> _Required work_
Copy out again, unchanged, the line that contains "Image attached. gallbladder?" and every line after it down to the last line of the data.
_ _ _ _
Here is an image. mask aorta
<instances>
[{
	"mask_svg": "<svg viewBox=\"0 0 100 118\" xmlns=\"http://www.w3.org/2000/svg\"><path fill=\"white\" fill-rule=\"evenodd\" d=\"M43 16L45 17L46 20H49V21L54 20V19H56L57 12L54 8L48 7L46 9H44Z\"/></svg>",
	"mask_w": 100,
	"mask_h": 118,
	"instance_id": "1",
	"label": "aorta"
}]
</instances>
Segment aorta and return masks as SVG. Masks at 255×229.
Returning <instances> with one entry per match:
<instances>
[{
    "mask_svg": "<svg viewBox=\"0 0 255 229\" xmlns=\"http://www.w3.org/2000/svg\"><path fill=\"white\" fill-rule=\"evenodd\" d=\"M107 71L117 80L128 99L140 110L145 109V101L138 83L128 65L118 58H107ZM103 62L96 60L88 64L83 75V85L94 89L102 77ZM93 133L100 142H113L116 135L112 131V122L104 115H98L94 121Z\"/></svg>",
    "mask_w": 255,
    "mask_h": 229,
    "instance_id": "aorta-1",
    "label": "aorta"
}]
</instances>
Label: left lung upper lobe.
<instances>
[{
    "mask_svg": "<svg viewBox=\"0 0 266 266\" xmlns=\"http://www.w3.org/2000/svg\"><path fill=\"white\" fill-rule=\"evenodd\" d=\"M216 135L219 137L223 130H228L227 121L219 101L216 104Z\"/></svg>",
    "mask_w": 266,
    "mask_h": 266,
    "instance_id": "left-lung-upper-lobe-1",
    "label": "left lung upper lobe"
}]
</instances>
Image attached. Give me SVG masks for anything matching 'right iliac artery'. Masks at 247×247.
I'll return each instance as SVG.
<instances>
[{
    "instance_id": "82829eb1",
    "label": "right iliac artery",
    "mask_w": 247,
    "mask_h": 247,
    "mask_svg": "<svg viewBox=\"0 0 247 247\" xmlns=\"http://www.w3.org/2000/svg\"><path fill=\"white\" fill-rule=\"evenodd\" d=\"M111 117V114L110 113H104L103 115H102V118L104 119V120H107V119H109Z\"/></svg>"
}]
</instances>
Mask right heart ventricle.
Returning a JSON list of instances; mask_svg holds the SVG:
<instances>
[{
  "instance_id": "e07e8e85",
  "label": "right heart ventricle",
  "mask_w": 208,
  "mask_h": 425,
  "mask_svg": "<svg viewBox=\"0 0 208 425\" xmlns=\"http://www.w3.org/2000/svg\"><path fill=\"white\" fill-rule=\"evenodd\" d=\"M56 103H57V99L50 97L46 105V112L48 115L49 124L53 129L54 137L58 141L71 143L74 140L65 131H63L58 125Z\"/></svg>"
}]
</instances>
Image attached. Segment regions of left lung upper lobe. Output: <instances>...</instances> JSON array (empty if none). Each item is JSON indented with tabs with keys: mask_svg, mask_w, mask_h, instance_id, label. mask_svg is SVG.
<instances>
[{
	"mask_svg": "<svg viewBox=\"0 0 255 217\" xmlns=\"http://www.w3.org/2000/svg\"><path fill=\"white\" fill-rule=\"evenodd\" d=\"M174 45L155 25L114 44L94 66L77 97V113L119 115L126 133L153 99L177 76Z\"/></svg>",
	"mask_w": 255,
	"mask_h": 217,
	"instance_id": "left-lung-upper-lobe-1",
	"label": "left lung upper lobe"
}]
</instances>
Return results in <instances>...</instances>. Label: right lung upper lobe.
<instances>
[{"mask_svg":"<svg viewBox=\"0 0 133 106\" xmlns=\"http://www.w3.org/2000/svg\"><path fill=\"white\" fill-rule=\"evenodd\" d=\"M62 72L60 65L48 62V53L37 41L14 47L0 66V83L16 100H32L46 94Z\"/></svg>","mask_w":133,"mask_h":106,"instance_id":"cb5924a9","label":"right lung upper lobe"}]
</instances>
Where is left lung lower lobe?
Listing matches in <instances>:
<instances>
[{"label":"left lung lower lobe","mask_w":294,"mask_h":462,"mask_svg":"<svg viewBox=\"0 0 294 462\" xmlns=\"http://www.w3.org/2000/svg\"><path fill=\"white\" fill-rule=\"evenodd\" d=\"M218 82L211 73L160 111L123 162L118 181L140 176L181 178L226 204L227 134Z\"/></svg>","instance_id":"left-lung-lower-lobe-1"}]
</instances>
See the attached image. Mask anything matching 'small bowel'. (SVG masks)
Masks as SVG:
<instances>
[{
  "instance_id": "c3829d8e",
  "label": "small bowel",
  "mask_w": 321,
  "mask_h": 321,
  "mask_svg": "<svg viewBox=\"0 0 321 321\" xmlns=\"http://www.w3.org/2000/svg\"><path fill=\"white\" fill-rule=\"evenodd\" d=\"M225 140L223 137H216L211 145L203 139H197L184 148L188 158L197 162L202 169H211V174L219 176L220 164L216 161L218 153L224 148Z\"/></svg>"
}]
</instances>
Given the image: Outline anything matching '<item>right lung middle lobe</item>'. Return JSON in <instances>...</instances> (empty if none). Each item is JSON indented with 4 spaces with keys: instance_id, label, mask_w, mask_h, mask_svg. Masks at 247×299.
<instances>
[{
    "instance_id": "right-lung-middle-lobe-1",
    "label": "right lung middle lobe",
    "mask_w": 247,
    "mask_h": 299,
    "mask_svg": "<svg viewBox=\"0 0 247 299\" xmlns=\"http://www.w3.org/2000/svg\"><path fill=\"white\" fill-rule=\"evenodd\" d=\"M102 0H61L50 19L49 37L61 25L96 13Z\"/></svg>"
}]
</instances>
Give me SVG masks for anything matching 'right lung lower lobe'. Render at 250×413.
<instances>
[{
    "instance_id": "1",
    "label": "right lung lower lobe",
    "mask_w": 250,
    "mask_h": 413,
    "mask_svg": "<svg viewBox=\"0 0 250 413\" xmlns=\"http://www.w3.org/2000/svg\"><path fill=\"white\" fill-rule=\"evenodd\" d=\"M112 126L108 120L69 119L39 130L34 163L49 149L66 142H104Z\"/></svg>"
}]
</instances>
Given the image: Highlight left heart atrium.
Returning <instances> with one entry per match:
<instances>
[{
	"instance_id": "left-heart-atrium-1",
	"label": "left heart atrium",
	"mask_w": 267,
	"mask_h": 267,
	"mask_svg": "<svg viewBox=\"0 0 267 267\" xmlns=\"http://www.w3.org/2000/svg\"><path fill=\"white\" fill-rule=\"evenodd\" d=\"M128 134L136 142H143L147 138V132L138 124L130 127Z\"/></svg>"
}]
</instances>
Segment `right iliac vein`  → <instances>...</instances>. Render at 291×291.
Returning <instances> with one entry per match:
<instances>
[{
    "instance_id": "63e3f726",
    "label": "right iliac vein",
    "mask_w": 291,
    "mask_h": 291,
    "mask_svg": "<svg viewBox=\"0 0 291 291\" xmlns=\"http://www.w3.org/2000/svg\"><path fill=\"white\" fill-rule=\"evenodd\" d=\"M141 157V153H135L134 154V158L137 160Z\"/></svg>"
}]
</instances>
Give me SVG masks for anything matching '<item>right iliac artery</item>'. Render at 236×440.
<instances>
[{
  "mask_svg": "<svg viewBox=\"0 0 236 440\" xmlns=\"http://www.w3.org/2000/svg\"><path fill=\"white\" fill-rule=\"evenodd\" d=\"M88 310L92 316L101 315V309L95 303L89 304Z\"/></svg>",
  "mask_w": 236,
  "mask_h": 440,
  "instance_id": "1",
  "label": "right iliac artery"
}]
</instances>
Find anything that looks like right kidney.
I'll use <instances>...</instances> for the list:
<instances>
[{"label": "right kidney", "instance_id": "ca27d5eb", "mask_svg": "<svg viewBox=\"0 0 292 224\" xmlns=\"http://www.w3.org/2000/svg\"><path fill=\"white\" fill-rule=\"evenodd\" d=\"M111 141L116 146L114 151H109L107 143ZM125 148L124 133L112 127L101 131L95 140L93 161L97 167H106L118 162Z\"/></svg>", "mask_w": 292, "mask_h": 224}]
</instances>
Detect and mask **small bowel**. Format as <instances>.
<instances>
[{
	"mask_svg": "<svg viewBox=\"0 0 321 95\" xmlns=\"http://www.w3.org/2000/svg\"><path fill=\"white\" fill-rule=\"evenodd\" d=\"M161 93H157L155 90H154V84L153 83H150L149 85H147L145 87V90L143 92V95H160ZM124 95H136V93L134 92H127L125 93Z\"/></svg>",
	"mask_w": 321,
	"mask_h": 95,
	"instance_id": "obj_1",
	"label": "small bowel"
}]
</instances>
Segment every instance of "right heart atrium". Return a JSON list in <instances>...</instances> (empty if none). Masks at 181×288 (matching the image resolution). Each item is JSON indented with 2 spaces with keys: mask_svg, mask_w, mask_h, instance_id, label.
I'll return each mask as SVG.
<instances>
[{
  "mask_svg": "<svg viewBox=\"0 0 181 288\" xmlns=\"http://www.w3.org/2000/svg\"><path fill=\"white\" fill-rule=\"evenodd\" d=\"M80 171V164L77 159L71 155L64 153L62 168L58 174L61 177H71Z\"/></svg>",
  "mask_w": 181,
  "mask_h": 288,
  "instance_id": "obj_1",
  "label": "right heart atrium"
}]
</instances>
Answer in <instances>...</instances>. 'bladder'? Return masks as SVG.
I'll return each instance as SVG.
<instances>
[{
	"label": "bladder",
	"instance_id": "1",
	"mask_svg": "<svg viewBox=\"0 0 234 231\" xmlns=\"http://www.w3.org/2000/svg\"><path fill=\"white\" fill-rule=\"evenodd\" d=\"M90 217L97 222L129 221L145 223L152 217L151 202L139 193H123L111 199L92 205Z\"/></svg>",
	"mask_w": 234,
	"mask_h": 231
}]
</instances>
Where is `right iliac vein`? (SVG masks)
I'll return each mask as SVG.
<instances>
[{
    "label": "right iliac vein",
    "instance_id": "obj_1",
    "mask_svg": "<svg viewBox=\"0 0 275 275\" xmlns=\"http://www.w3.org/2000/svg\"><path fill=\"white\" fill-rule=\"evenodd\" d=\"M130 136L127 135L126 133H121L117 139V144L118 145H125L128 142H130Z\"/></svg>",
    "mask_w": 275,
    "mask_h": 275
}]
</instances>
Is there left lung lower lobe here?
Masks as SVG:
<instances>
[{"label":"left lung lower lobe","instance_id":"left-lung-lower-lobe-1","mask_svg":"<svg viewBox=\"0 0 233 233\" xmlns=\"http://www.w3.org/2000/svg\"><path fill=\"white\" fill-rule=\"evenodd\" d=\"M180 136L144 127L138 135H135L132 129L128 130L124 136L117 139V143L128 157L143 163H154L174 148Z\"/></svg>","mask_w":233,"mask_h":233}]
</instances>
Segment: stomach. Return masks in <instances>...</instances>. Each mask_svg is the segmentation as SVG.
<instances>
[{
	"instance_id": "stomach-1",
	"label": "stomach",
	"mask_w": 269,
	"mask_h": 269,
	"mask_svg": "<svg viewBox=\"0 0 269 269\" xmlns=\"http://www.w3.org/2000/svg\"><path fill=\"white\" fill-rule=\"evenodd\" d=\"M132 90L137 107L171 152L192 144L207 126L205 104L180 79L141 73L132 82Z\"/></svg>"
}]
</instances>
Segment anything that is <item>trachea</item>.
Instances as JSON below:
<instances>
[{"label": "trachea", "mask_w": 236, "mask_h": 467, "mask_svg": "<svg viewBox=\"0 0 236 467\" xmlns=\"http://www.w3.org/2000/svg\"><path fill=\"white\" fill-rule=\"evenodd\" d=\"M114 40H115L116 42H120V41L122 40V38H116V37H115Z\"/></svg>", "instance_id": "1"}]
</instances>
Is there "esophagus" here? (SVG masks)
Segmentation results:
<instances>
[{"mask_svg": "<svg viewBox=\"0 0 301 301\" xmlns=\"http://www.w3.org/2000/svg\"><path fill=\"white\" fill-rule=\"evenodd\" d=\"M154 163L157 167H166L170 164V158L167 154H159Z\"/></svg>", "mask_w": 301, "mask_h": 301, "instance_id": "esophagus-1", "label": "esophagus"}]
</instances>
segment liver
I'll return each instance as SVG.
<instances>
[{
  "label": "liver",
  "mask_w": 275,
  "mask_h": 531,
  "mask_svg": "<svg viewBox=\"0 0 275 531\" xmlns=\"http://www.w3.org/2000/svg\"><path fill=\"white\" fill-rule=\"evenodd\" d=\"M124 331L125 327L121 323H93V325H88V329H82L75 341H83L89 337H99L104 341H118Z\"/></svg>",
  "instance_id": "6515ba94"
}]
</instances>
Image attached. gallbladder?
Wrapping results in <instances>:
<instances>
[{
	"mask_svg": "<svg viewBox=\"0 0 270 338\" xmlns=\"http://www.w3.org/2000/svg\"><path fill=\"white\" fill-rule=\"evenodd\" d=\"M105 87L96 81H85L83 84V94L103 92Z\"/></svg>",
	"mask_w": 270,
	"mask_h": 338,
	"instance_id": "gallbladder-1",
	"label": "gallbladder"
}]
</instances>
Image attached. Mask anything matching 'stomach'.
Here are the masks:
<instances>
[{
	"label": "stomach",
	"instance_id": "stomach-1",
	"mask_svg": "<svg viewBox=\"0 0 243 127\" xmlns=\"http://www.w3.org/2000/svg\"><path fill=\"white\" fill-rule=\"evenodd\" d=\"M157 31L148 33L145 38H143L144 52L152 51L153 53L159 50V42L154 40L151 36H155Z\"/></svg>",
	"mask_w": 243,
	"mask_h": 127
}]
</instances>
_ _ _ _
> _Exercise response_
Image attached. gallbladder?
Wrapping results in <instances>:
<instances>
[{
	"mask_svg": "<svg viewBox=\"0 0 270 338\" xmlns=\"http://www.w3.org/2000/svg\"><path fill=\"white\" fill-rule=\"evenodd\" d=\"M105 87L96 81H85L83 84V94L103 92Z\"/></svg>",
	"mask_w": 270,
	"mask_h": 338,
	"instance_id": "gallbladder-1",
	"label": "gallbladder"
}]
</instances>
Image attached. Mask anything matching 'stomach'.
Here are the masks:
<instances>
[{
	"label": "stomach",
	"instance_id": "stomach-1",
	"mask_svg": "<svg viewBox=\"0 0 243 127\" xmlns=\"http://www.w3.org/2000/svg\"><path fill=\"white\" fill-rule=\"evenodd\" d=\"M157 31L148 33L145 38H143L144 52L152 51L153 53L159 50V42L154 40L151 36H155Z\"/></svg>",
	"mask_w": 243,
	"mask_h": 127
}]
</instances>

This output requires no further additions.